I helped a customer today that I wish I had never seen. I hope that I never see her again.
She wasn't rude or demanding. For all I know, she was just a sweet old lady. And that's part of the problem.
Here's the thing... She was wearing a sleeveless shirt. Now, it was a hot day today. For the most part, I have no problem when women wear sleeveless attire. I mean, it's in the mid-90s outside and the humidity is almost about to jump off the charts. But I think there should really be an age limit.
This woman was, by my best estimations, ancient. Did you ever see There's Something About Mary? You know the shriveled up, over-tanned old lady on that? She looked like a smooth length of silk compared to this old chick.
It was kind of like someone had taken her arms and just pulled her skin off her bones, the way someone would pull on a rubber band, and then it just snapped back. But it didn't go back to its old shape. The skin was still all stretched out, but now it went back to covering the same area as before.
I had the displeasure of helping this woman. And she was a talker. I can be polite to our customers when they want to talk, even though I am not a talker. The elderly folks that come in are, a lot of the time, a lonely crew and a trip to the bank means a chance to talk to someone... anyone. Even if it means they're stuck talking to a jerk like me. Who, meanwhile, cannot wait until they finally shut their traps so I can thank them for banking with us.
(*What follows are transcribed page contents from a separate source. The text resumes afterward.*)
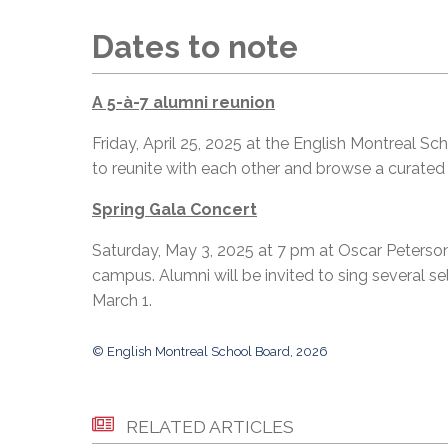
Dates to note
A 5-à-7 alumni reunion
Friday, April 25, 2025 at the English Montreal Sc
to reunite with each other and browse a curated
Spring Gala Concert
Saturday, May 3, 2025 at 7 pm at Oscar Peterson
campus. Alumni will be invited to sing several s
March 1.
© English Montreal School Board, 2026
RELATED ARTICLES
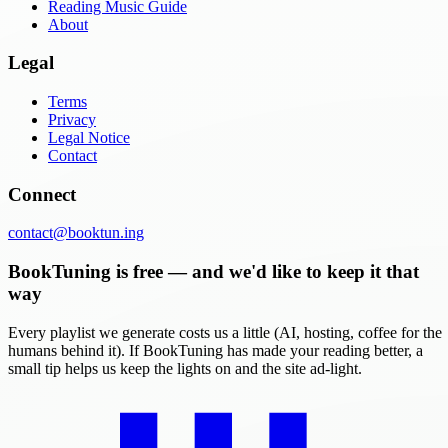
Reading Music Guide
About
Legal
Terms
Privacy
Legal Notice
Contact
Connect
contact@booktun.ing
BookTuning is free — and we'd like to keep it that
way
Every playlist we generate costs us a little (AI, hosting, coffee for the
humans behind it). If BookTuning has made your reading better, a
small tip helps us keep the lights on and the site ad-light.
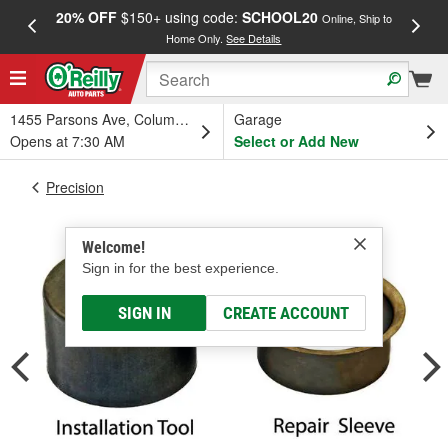
20% OFF
$150+ using code:
SCHOOL20
FREE
Online, Ship to
Home Only.
See Details
a
1455 Parsons Ave, Columbus, OH
Garage
Opens at 7:30 AM
Select or Add New
Precision
Welcome!
Sign in for the best experience.
SIGN IN
CREATE ACCOUNT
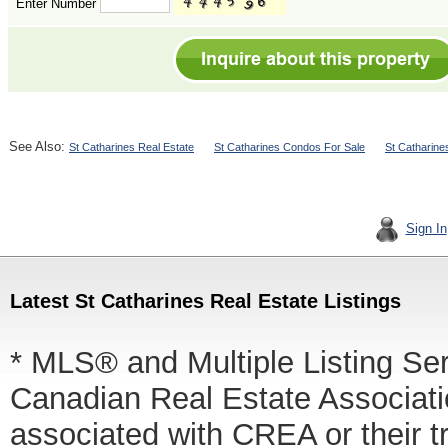
Enter Number
See Also:
St Catharines Real Estate
St Catharines Condos For Sale
St Catharine
Sign In
Latest St Catharines Real Estate Listings
* MLS® and Multiple Listing Se
Canadian Real Estate Associatio
associated with CREA or thei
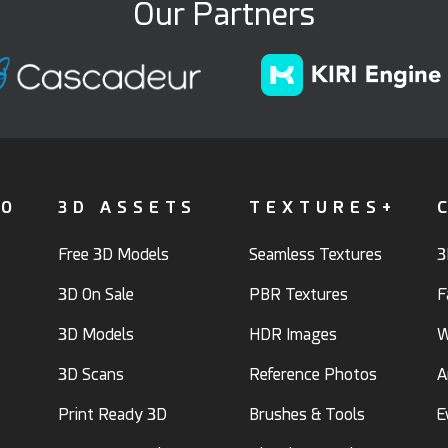
Our Partners
FO
3D ASSETS
TEXTURES+
Free 3D Models
Seamless Textures
3
3D On Sale
PBR Textures
F
3D Models
HDR Images
W
3D Scans
Reference Photos
A
Print Ready 3D
Brushes & Tools
E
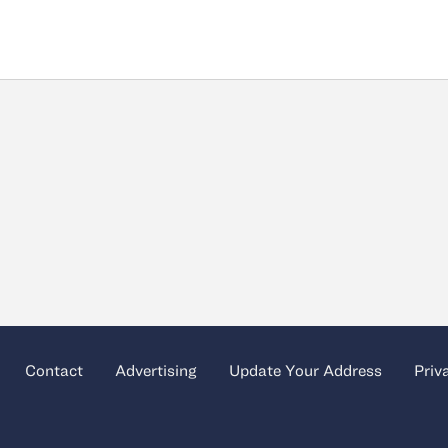
Contact
Advertising
Update Your Address
Priv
So I'm caught in a conversation about whether or not this woman's account has a decent interest rate or not. And while she's talking, all I can think about is how not to throw up while looking at her heavily wrinkled arms. And through my mind is running the feasibility of running for office, simply so I can write legislation making it unlawful for men and women of a certain age to wear sleeveless shirts.
I know, I'm mean. How can you stand to keep reading this stuff?